Thursday, April 12, 2012

Do the right thing.

This blog post has been brewing in my brain for years. When I decided to go to business school and focus on the hospitality industry for my career, a very big part of my motivation was not financial but humanitarian. I had been out of high school for 5 years, had a few interesting jobs, a few crappy jobs, went to three different colleges for one semester each, ski-bummed for two winters, and felt I was beginning to learn enough about the world to decide on a path.

Being a child of the '60s I had always wanted to do something to make the world a better place. As an adolescent, civil rights/poverty and the environment were the big issues for me. At one point I contemplated law, another thought was marine biology another was solar energy engineer. Then as I watched the world and learned more about how it worked it seemed to me the people who had the most potential influence both good and bad were the entrepreneurs. So I returned to school at CU Boulder, got my business degree (magna cum laude by the way) and had planned to join my father's business, make money and do charitable projects. Well those who know me, know that path was severely altered and eventually (15 years later) I ended up in the wonderful world of catering and special events which I now love.

Along the way I realized if you did not have gobs of money to give to charity, there were still many things an entrepreneur could do to make the world a better place.
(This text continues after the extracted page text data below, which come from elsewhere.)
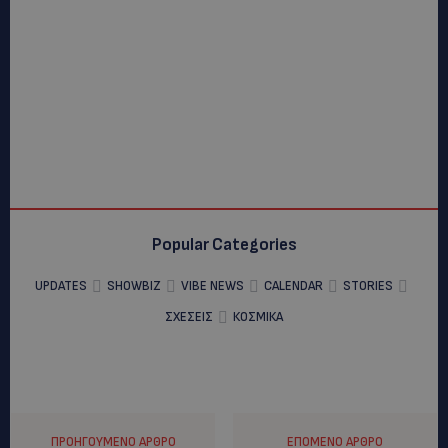
Popular Categories
UPDATES
SHOWBIZ
VIBE NEWS
CALENDAR
STORIES
ΣΧΕΣΕΙΣ
ΚΟΣΜΙΚΑ
ΠΡΟΗΓΟΎΜΕΝΟ ΆΡΘΡΟ
ΕΠΌΜΕΝΟ ΆΡΘΡΟ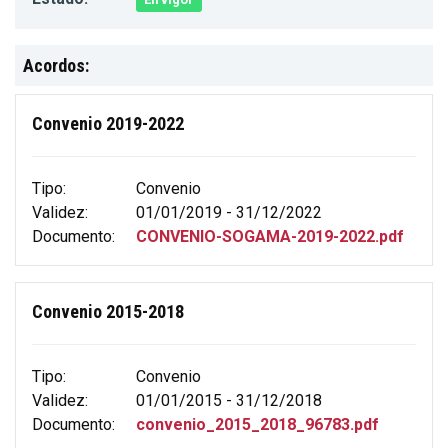
Acordos:
Convenio 2019-2022
Tipo:
Convenio
Validez:
01/01/2019 - 31/12/2022
Documento:
CONVENIO-SOGAMA-2019-2022.pdf
Convenio 2015-2018
Tipo:
Convenio
Validez:
01/01/2015 - 31/12/2018
Documento:
convenio_2015_2018_96783.pdf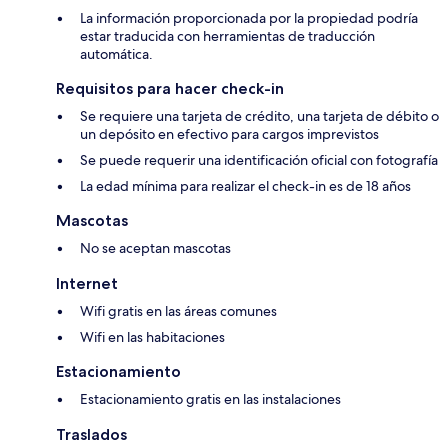
La información proporcionada por la propiedad podría
estar traducida con herramientas de traducción
automática.
Requisitos para hacer check-in
Se requiere una tarjeta de crédito, una tarjeta de débito o
un depósito en efectivo para cargos imprevistos
Se puede requerir una identificación oficial con fotografía
La edad mínima para realizar el check-in es de 18 años
Mascotas
No se aceptan mascotas
Internet
Wifi gratis en las áreas comunes
Wifi en las habitaciones
Estacionamiento
Estacionamiento gratis en las instalaciones
Traslados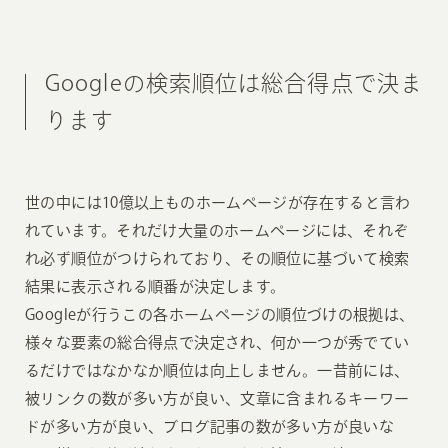
Googleの検索順位は総合得点で決ま
ります
世の中には10億以上ものホームページが存在すると言わ
れています。それだけ大量のホームページには、それぞ
れ必ず順位がつけられており、その順位に基づいて検索
結果に表示される順番が決定します。
Googleが行うこの各ホームページの順位づけの根拠は、
様々な要素の総合得点で決定され、何か一つが秀でてい
るだけではなかなか順位は向上しません。一昔前には、
被リンクの数が多い方が良い、文章に含まれるキーワー
ドが多い方が良い、ブログ記事の数が多い方が良いな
One thing I realized is very important is providing a good living for your employees and creating an environment where people like to get up in the morning (or evening in our biz) and go to work. Another important aspect is being a good corporate citizen in all matters surrounding your external environment. A third key principal is doing what you can for worthwhile causes, even if it's not cash but goods and services, influence, marketing and PR, etc. So here I am in 2012, working my rear off to reestablish my presence and financial solvency and all of a sudden this week comes along and forces me to write this diatribe before I can get any of my real work done. The brain just has to be purged.

So what led me to this point? My Facebook friends probably know already. The Five alarm fire in Kensington that occurred on Monday night was just three blocks from my apartment. As most know two firemen were killed in the aftermath of the blaze, and as I took a walk that morning I looked into the faces of at least a dozen firefighters who had just found out the tragic news. I cried. I got mad. Really mad. I took my anger to Facebook and tried to spread the word as best as I could. Then Tuesday and Wednesday I had to get back to work.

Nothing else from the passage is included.